Beirut has long been a hub for NGOs, including those working with the roughly 1.5 million asylum seekers who fled the Syrian civil war. Many do not have refugee status and so are unable to leave, except to return to their home country. Some of those able to go back to Syria have done so, but for others it’s too dangerous. Baraa Seraj Aldin, who contributed to my reporting from Beirut in 2018, is one of those Syrian refugees who is now trapped in the country where he sought sanctuary a decade ago.

“Today, everyone in Lebanon is essentially a conflict-affected community,” says Naqiya Ebrahim, executive director of Seenaryo – an education, theatre and play charity that works with vulnerable people in Lebanon, Palestine and Jordan. “A huge number of our facilitators and participants have been affected [by the war]. One of our colleagues had her home destroyed just two days ago. People have had family members killed.” While half of the charity’s participants have already been displaced by the current conflict, only four per cent have received any support from the state, so Seenaryo has been focusing on providing them with the essentials – including shelter, food and cash.

Meanwhile, Lebanon’s state schools have been converted to shelters, so there is a huge need for alternative forms of education. “Teachers are still around and wanting to teach, but can’t because so many people have been displaced, and movement is so limited,” Ebrahim says. As a result, Seenaryo is using a programme developed during Covid, sending learning materials directly to parents via WhatsApp, with guidance on how to teach their children through play and a library of lesson plans.

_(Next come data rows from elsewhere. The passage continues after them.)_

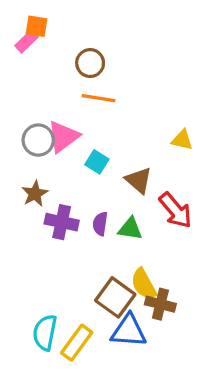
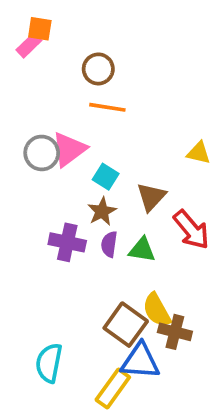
brown triangle: (139, 180) -> (151, 197), turned 32
brown star: (35, 194) -> (102, 211), moved
yellow rectangle: (77, 343) -> (113, 389), moved

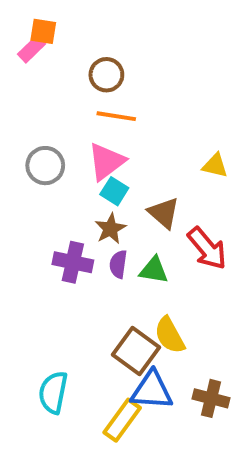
pink triangle: (69, 149) -> (106, 162), moved
brown triangle: (151, 197) -> (164, 213), turned -32
brown cross: (175, 332) -> (211, 398), moved

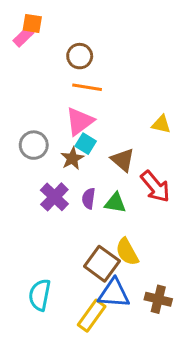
gray circle: (45, 166) -> (34, 145), moved
brown star: (110, 229) -> (72, 158), moved
purple cross: (73, 262) -> (54, 197), turned 32

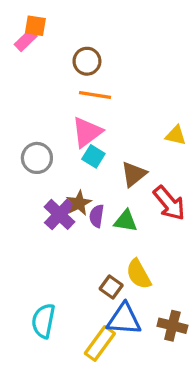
brown star: (72, 158) -> (79, 203), moved
brown triangle: (123, 160) -> (134, 174), turned 40
brown square: (102, 264) -> (111, 287), size x0.6

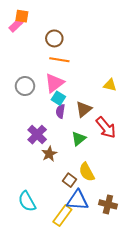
gray circle: (37, 158) -> (25, 86), moved
brown star: (79, 203) -> (49, 154), moved
purple semicircle: (97, 216) -> (60, 111), moved
green triangle: (126, 221) -> (79, 139), turned -49
cyan semicircle: (43, 321) -> (27, 201), turned -40

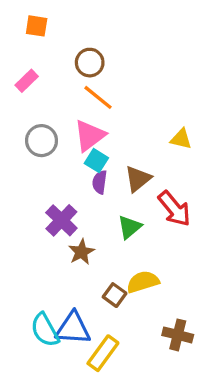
pink rectangle: (16, 25) -> (27, 81), moved
orange line: (59, 60) -> (98, 97), turned 30
yellow semicircle: (87, 172) -> (143, 282), turned 102
blue triangle: (78, 200) -> (73, 328), moved

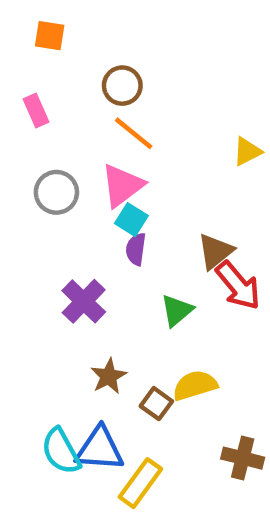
pink rectangle: (27, 81) -> (36, 111), turned -70
yellow triangle: (181, 139) -> (247, 151), moved, turned -40
brown triangle: (138, 179) -> (215, 251), moved
brown star: (81, 252) -> (109, 376), moved

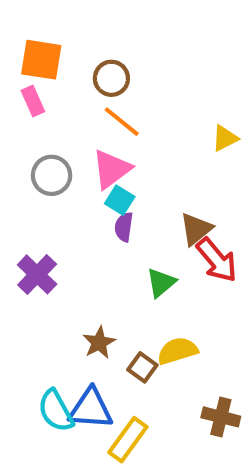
orange square: (50, 36) -> (41, 60), moved, size x1.5
purple cross: (84, 301) -> (37, 274), moved

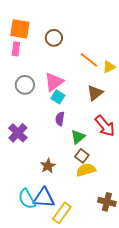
pink rectangle: (33, 101) -> (16, 49), turned 32
orange line: (122, 122) -> (89, 60), moved
purple semicircle: (124, 227) -> (60, 119), moved
brown triangle: (196, 229) -> (95, 93), moved
brown square: (142, 367) -> (82, 156), moved

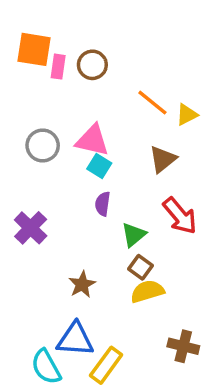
pink rectangle: (16, 49) -> (58, 67), moved
pink triangle: (54, 82) -> (92, 140), turned 50
cyan semicircle: (27, 199) -> (46, 367), moved

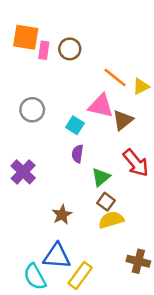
pink triangle: (92, 140) -> (101, 106), moved

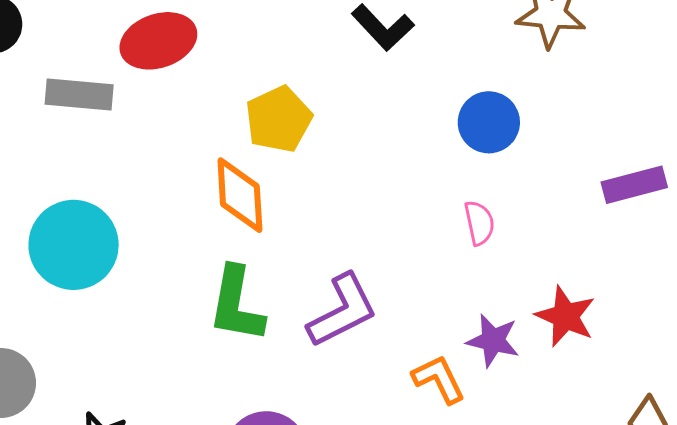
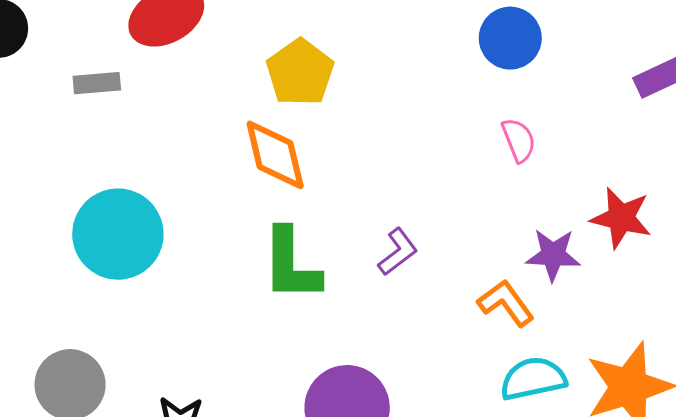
gray rectangle: (79, 94) -> (97, 83), size x0.7
purple L-shape: (342, 311) -> (398, 252), size x0.6

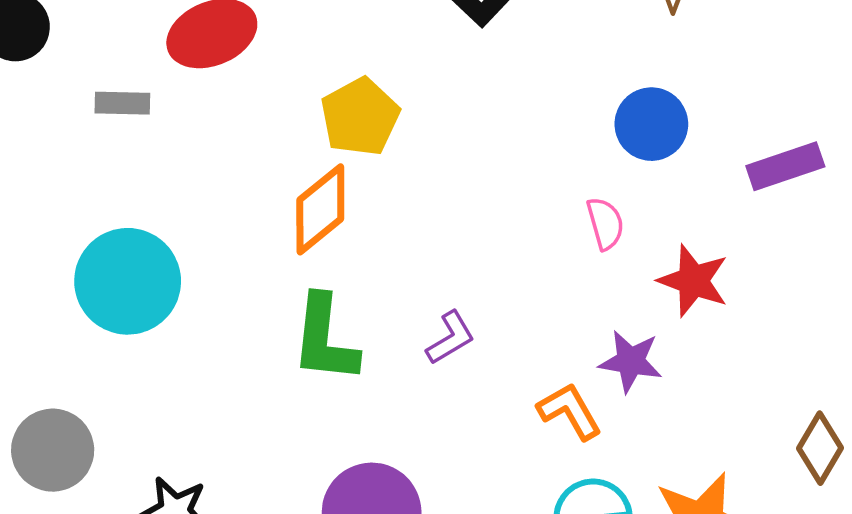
blue circle: (510, 38) -> (651, 124), moved
orange diamond: (275, 155) -> (320, 209), turned 58
red star: (621, 218) -> (693, 281), moved

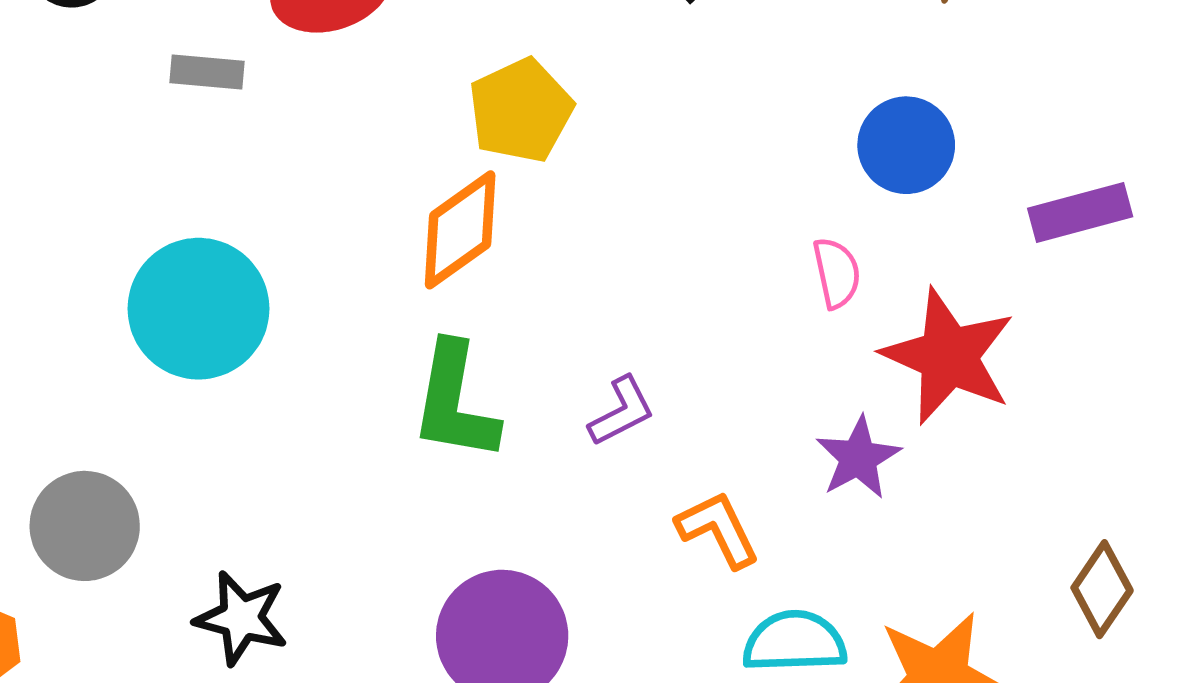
red star: (693, 281) -> (948, 356), size x1.4
purple star: (631, 361) -> (858, 458), turned 30
orange L-shape: (570, 411) -> (718, 529), moved

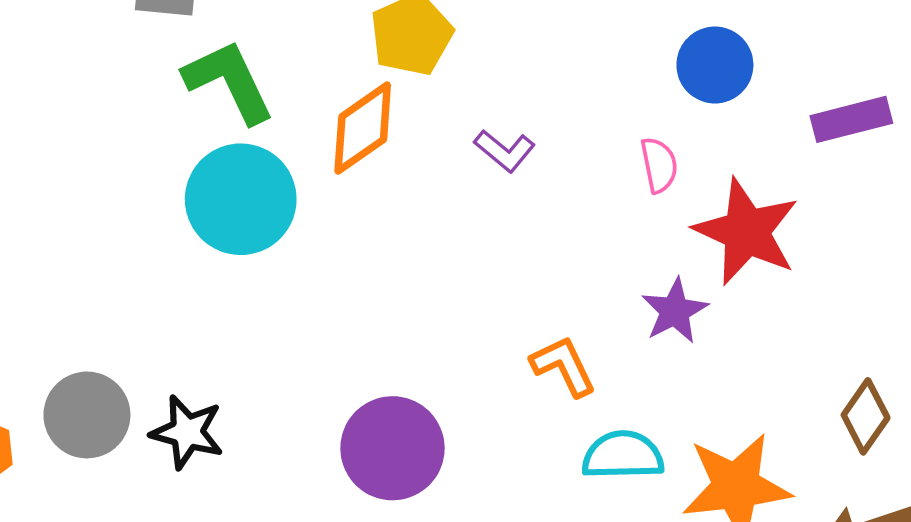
cyan circle: (198, 309) -> (241, 199), moved
green L-shape: (455, 402) -> (229, 81), moved, turned 144
purple L-shape: (622, 411) -> (505, 151), moved, turned 66
gray circle: (85, 526) -> (87, 415), moved

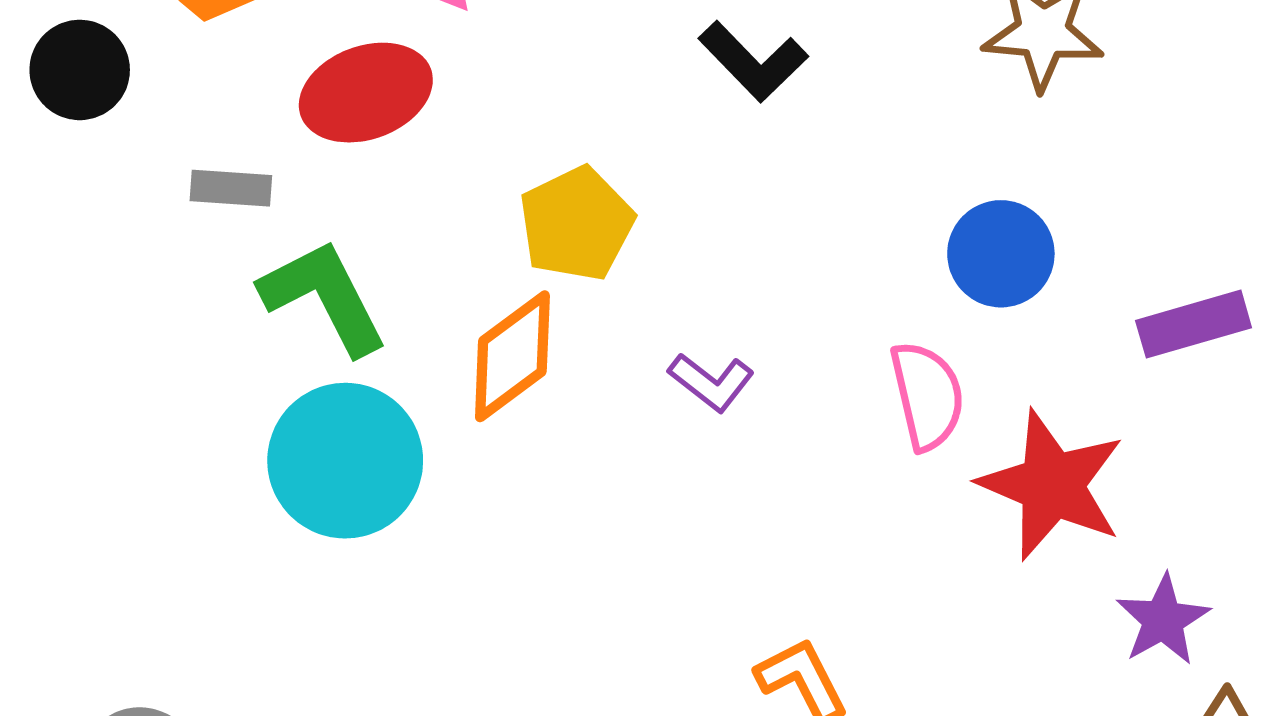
pink semicircle: (659, 165) -> (927, 396), size x1.4
purple star: (675, 311) -> (1163, 620), moved

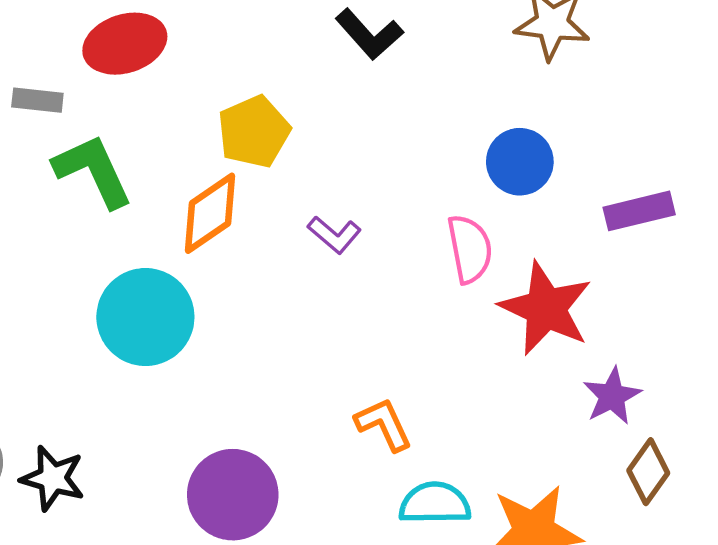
cyan circle: (345, 461) -> (145, 317), moved

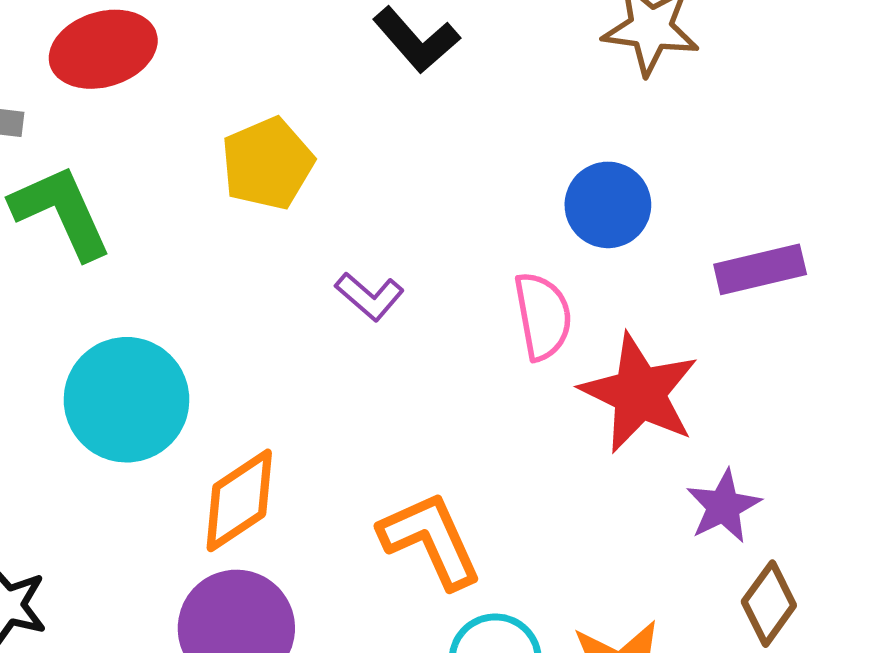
orange diamond: (210, 213) -> (239, 500), moved
orange L-shape: (384, 424) -> (431, 540), size x1.4

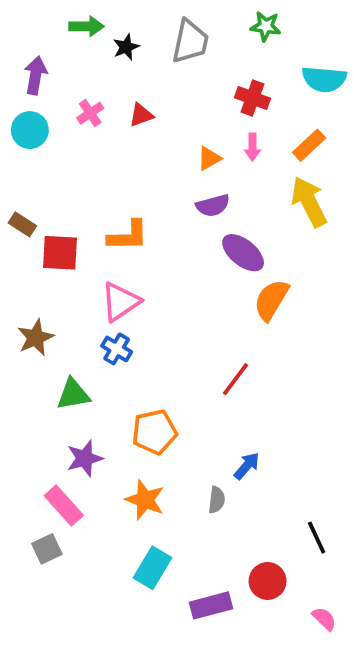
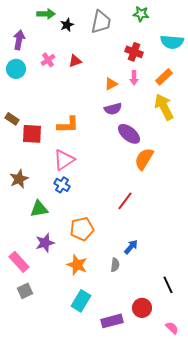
pink rectangle: (64, 506) -> (19, 262), moved

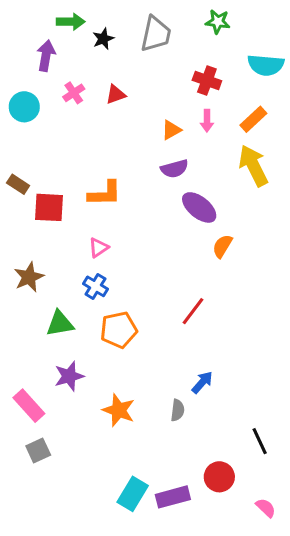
purple arrow: (19, 40) -> (46, 56), moved
orange semicircle: (144, 159) -> (222, 246), size x0.7
pink triangle: (64, 160) -> (99, 248), size x0.6
orange pentagon: (82, 229) -> (119, 330), moved
cyan rectangle: (81, 301) -> (133, 494), moved

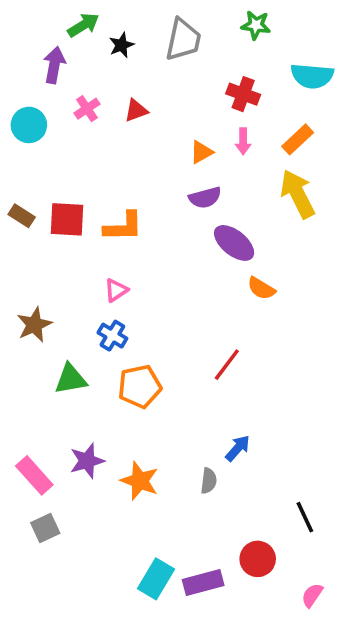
green arrow: (71, 22) -> (83, 25), turned -32
red square: (49, 207) -> (67, 219), moved
orange semicircle: (222, 246) -> (261, 288), turned -90
purple star: (69, 376) -> (87, 461), moved
pink semicircle: (266, 508) -> (312, 595), turned -100

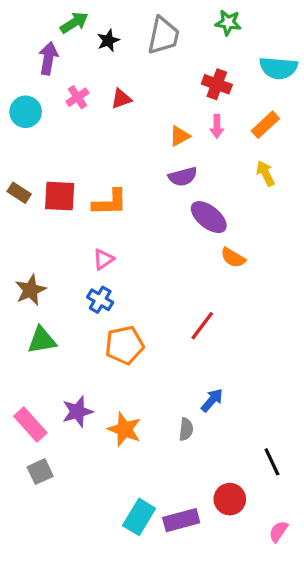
yellow arrow: (298, 194) -> (265, 173), size x0.6
green triangle: (71, 379) -> (42, 340), moved

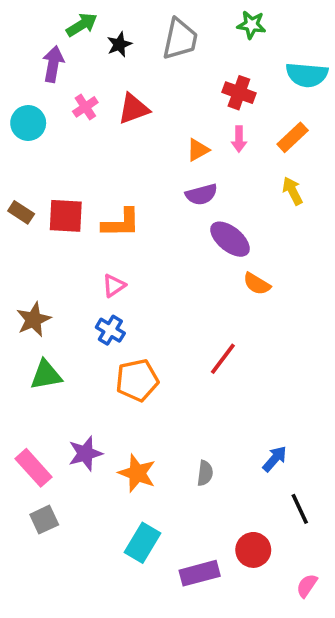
red triangle: (121, 99) -> (134, 109), size x1.4
blue arrow: (212, 400) -> (275, 459), moved
cyan rectangle: (139, 517) -> (142, 543), moved

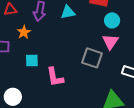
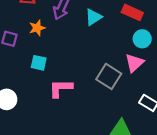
cyan triangle: (68, 12) -> (94, 17), turned -35
pink L-shape: (55, 77) -> (61, 88), turned 85

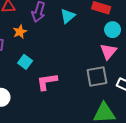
cyan square: (39, 63) -> (25, 62), turned 32
gray square: (109, 76) -> (97, 76), moved, turned -35

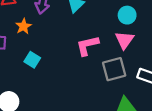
pink L-shape: (47, 82) -> (87, 46), moved

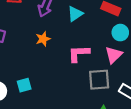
orange star: (23, 26) -> (43, 39), moved
cyan square: (32, 60) -> (24, 85), moved, turned 32

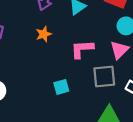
cyan square: (24, 85) -> (61, 87), moved

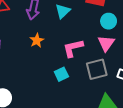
cyan square: (61, 87) -> (61, 74), moved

Seenaryo is also working with shelters that need their support. In addition to a crowdfunder, they are applying for small pots of funding to expand their operations. “Literally, as the money comes in, we go [and] find the next school, we find the next shelter. It doesn’t necessarily feel hugely strategic, but it’s also just a reality of how you work in these
circumstances,” Ebrahim says.

The Beirut Marathon had been scheduled for 10 November but was cancelled. It has been replaced by a virtual race that supporters across the world can register for, with the entrance fee going to support humanitarian work in the city. Participants can run the virtual route until 30 November, using any running app to show their distance and time, which will then be officially recognised by the Beirut Marathon Association.

It’s not just a race, the BMA says, but a symbol of solidarity, resilience and the unwavering spirit of Beirut. “We’re kind of shock resistant, or trauma resistant … it’s not the first war that we’ve experienced,” El Khoury says. “It’s always like, ‘Okay, there’s war, so we’re back to relief. Where can we help?’”

Beirutis may be helping each other, but international aid is still urgently needed in Lebanon. With winter approaching, the humanitarian crisis is likely to increase – whether the war ends by then, or continues to escalate.